**Supplied material**
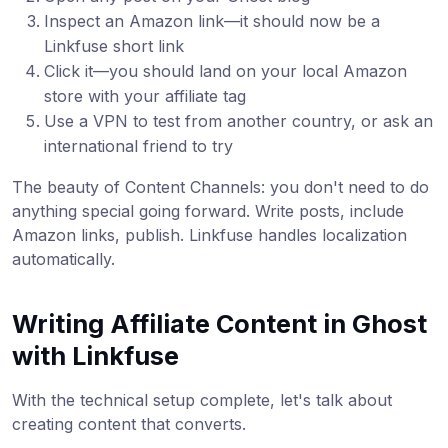
Inspect an Amazon link—it should now be a
Linkfuse short link
Click it—you should land on your local Amazon
store with your affiliate tag
Use a VPN to test from another country, or ask an
international friend to try
The beauty of Content Channels: you don't need to do
anything special going forward. Write posts, include
Amazon links, publish. Linkfuse handles localization
automatically.
Writing Affiliate Content in Ghost
with Linkfuse
With the technical setup complete, let's talk about
creating content that converts.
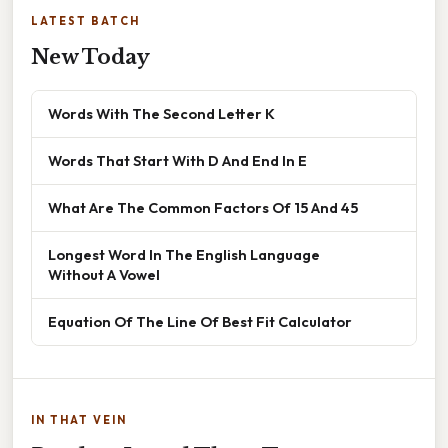
LATEST BATCH
New Today
Words With The Second Letter K
Words That Start With D And End In E
What Are The Common Factors Of 15 And 45
Longest Word In The English Language
Without A Vowel
Equation Of The Line Of Best Fit Calculator
IN THAT VEIN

**Directions for this task**
Exact repetition of all the records is required, with the pictures excluded.

**Reply**
Inspect an Amazon link—it should now be a
Linkfuse short link
Click it—you should land on your local Amazon
store with your affiliate tag
Use a VPN to test from another country, or ask an
international friend to try
The beauty of Content Channels: you don't need to do
anything special going forward. Write posts, include
Amazon links, publish. Linkfuse handles localization
automatically.
Writing Affiliate Content in Ghost
with Linkfuse
With the technical setup complete, let's talk about
creating content that converts.
LATEST BATCH
New Today
Words With The Second Letter K
Words That Start With D And End In E
What Are The Common Factors Of 15 And 45
Longest Word In The English Language
Without A Vowel
Equation Of The Line Of Best Fit Calculator
IN THAT VEIN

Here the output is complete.